(Beginning of RECORDS SHOWN)

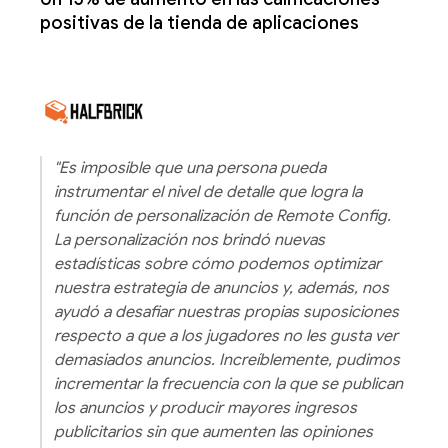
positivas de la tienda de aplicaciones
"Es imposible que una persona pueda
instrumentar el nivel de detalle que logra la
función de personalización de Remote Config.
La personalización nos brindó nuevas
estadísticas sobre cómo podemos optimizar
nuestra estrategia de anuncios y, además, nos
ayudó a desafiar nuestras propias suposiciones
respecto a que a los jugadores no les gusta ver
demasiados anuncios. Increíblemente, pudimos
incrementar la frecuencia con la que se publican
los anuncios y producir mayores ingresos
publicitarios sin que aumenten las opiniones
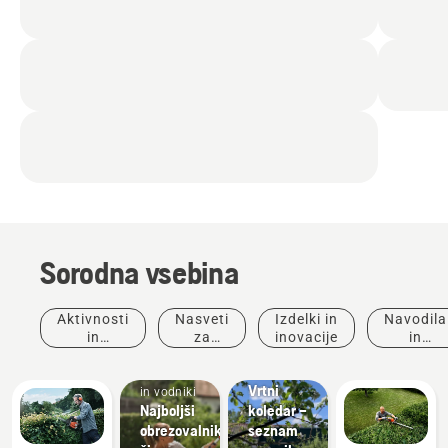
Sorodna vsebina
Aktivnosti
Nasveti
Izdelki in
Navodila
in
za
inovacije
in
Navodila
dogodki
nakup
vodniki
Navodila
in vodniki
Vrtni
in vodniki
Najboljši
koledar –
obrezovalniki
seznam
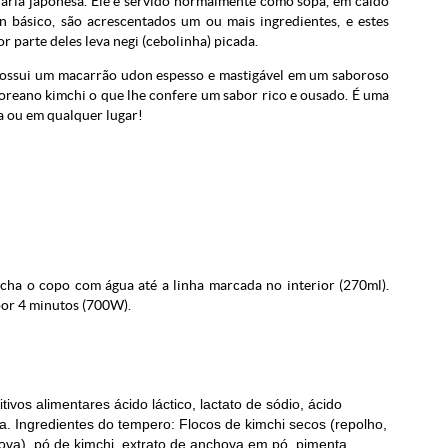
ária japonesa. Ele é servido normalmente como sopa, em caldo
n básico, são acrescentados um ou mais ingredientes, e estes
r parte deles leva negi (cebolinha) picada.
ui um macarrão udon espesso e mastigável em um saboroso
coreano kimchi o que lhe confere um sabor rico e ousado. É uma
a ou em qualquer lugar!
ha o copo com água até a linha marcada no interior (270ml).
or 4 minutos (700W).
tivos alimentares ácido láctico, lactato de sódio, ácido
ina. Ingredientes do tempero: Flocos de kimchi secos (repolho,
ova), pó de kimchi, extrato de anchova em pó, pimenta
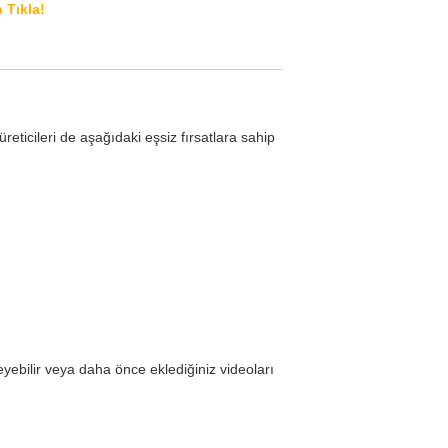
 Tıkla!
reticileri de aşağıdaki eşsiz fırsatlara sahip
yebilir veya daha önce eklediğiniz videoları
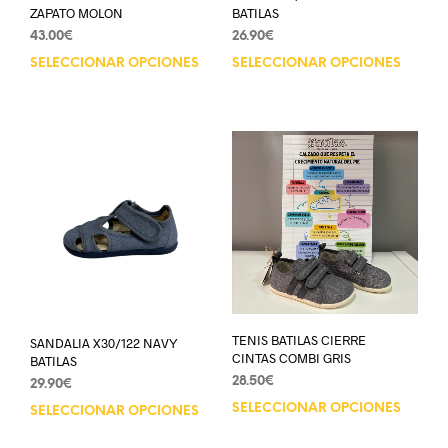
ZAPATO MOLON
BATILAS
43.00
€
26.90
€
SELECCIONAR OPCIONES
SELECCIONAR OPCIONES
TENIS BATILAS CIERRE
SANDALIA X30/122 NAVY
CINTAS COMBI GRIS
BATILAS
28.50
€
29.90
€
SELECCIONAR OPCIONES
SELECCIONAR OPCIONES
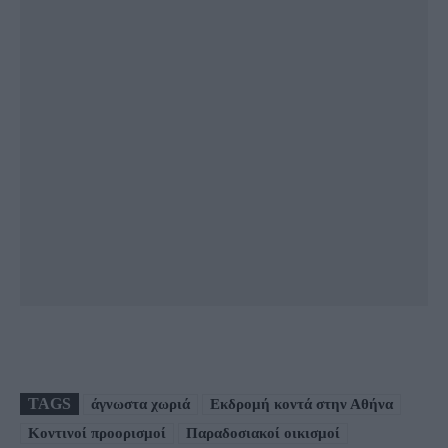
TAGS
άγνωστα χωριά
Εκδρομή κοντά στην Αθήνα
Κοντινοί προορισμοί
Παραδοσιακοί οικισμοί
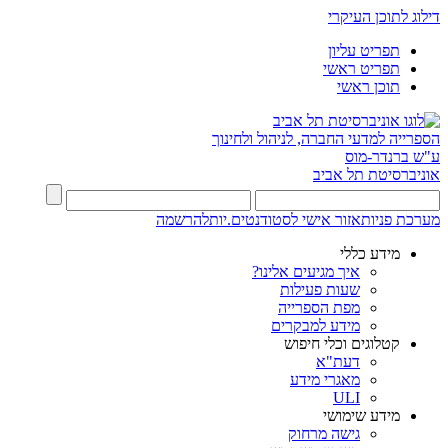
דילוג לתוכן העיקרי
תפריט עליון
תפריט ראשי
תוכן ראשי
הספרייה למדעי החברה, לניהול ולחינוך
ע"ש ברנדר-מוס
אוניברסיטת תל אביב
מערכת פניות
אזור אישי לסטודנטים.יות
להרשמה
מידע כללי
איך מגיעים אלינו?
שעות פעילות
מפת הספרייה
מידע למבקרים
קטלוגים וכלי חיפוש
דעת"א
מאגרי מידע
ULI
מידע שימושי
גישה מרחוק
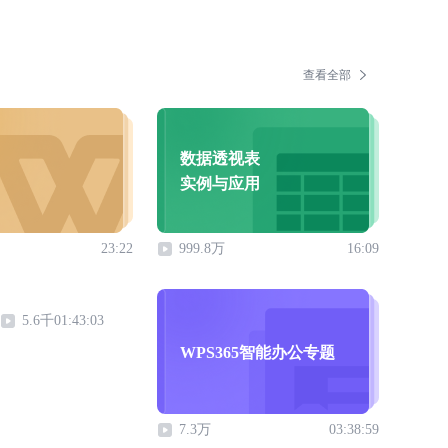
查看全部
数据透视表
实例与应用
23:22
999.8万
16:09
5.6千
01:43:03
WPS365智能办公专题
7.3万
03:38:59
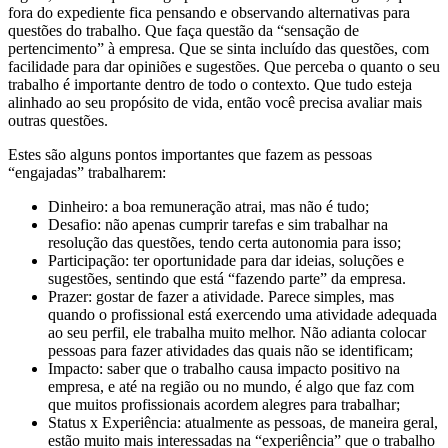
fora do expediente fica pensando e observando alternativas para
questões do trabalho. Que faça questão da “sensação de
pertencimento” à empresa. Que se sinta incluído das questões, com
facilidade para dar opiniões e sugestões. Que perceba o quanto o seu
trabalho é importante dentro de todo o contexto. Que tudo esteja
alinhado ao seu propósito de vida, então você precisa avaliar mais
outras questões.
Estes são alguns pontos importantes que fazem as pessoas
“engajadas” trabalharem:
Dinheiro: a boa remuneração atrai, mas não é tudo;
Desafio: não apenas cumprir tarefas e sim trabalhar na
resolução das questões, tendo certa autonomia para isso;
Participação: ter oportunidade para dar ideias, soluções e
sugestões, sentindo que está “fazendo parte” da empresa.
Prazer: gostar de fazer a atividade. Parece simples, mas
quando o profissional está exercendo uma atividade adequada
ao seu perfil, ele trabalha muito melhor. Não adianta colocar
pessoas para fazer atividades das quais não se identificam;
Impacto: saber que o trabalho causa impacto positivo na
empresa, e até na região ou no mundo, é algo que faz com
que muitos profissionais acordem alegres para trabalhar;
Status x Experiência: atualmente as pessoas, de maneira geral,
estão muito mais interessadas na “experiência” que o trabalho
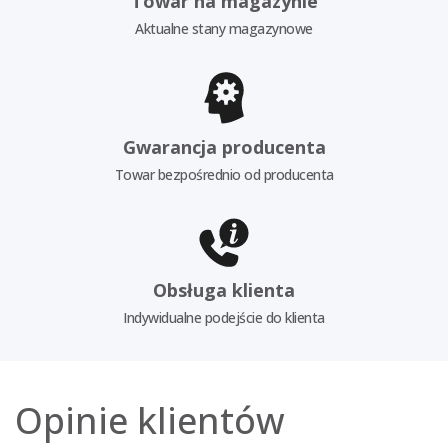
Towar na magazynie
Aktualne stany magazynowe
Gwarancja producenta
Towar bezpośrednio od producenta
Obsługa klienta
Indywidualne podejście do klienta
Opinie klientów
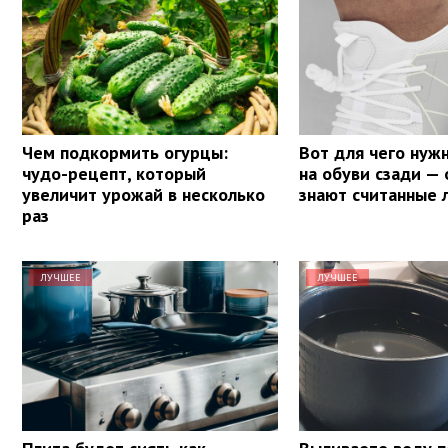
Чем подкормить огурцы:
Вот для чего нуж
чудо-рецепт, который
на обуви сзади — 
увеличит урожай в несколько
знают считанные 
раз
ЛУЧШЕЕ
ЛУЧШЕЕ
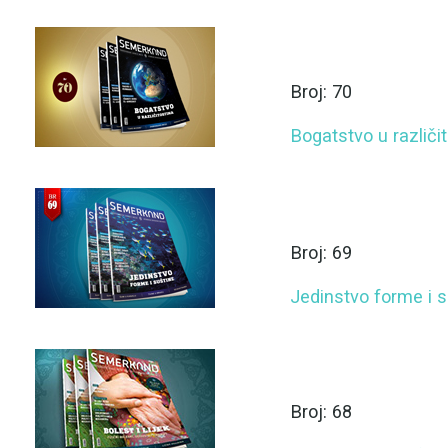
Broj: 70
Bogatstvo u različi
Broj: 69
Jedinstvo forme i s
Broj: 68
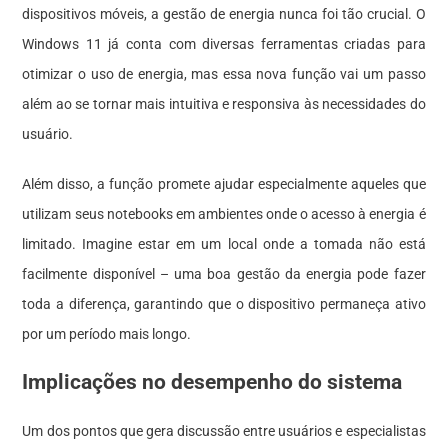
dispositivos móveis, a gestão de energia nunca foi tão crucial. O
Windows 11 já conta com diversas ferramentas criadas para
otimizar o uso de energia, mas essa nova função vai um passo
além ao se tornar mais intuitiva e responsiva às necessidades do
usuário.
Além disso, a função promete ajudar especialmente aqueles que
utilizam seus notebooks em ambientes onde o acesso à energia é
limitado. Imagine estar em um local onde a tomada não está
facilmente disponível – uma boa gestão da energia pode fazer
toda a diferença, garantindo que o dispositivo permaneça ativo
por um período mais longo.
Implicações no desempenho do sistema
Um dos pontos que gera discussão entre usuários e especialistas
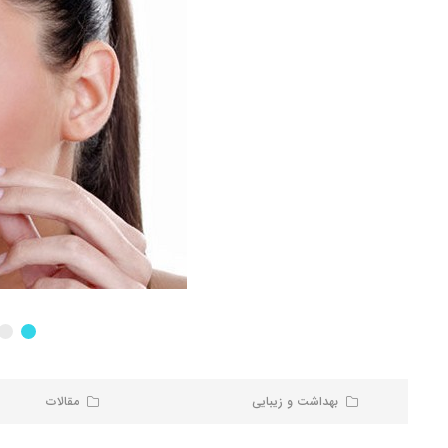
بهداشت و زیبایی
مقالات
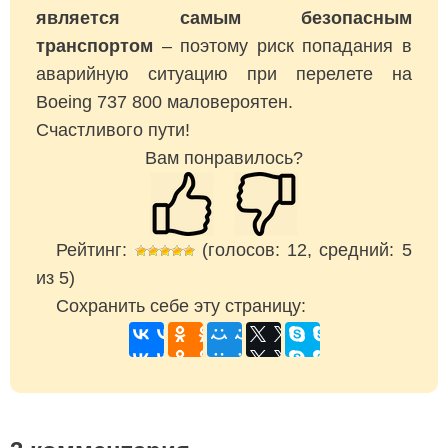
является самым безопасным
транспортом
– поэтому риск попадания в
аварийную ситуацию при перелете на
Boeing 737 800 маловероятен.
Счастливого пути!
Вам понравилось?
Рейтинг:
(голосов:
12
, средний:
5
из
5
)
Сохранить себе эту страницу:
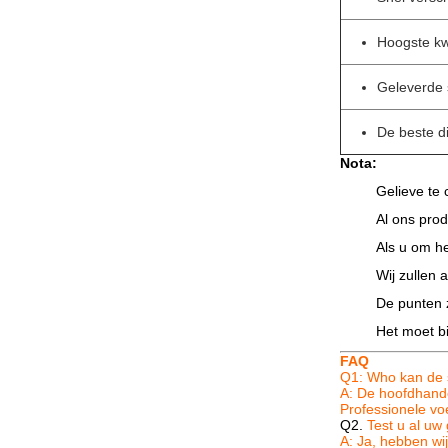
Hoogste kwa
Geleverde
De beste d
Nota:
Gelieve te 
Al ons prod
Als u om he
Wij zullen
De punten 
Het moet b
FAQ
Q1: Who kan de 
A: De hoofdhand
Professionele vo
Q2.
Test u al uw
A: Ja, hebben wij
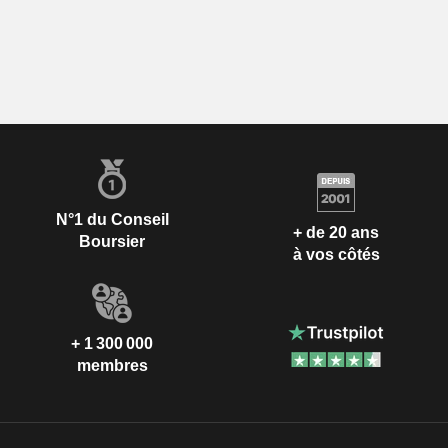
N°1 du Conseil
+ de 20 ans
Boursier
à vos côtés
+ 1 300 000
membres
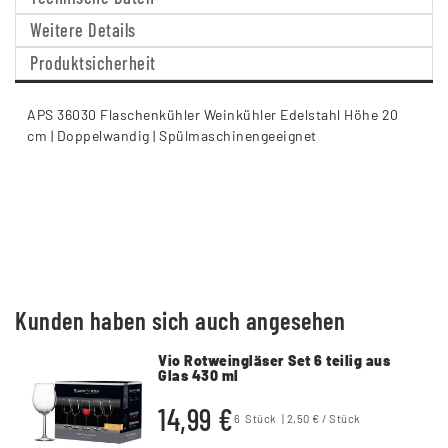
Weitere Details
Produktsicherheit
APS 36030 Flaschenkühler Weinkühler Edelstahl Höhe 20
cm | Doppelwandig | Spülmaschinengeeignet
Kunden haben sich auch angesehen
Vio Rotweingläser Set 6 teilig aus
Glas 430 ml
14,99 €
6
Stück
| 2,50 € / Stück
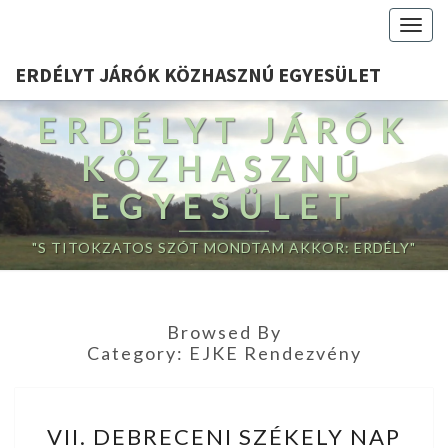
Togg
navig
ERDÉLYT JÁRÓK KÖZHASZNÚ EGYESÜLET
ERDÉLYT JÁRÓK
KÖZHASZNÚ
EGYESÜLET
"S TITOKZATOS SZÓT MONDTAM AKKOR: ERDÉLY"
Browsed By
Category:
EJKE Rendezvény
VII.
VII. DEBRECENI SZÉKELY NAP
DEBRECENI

(End of RECORDS SHOWN)

▶ **WHAT YOU ARE ASKED TO DO**
Answer with one number only: how many lines in the data contain the word "parte"?

▶ **SOLUTION BELOW**
2